Task to carry out >>
Using the listing below, give again exactly the lines from the line with "Veggie Desserts" to the line with "f the Albanese Labor government on 3 May", inclusive, without the pictures.

Data for the task >>

== Segment start ==

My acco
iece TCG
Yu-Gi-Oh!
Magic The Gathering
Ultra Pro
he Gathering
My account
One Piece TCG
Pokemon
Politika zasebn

== Segment end ==
== Segment start ==

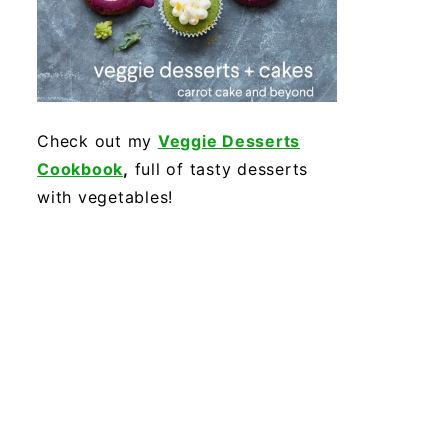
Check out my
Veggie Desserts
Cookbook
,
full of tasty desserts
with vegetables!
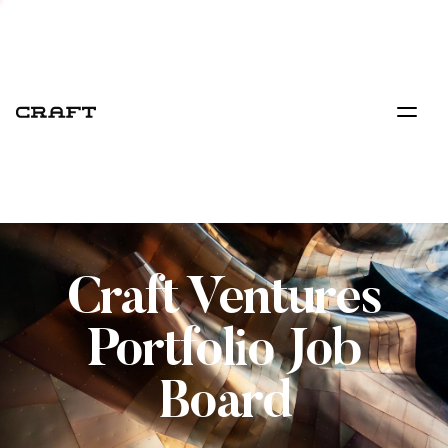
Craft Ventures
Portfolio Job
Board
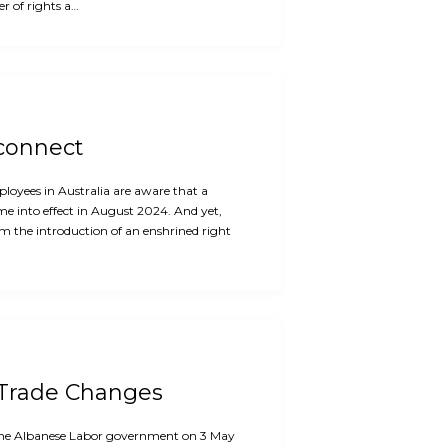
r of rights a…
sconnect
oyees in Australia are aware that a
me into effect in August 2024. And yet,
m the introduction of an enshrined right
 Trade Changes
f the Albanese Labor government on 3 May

== Segment end ==

Solution to this problem >>
Veggie Desserts
Cookbook
,
full of tasty desserts
with vegetables!
Craft Ventures
Portfolio Job
Board
r of rights a…
sconnect
oyees in Australia are aware that a
me into effect in August 2024. And yet,
m the introduction of an enshrined right
 Trade Changes
f the Albanese Labor government on 3 May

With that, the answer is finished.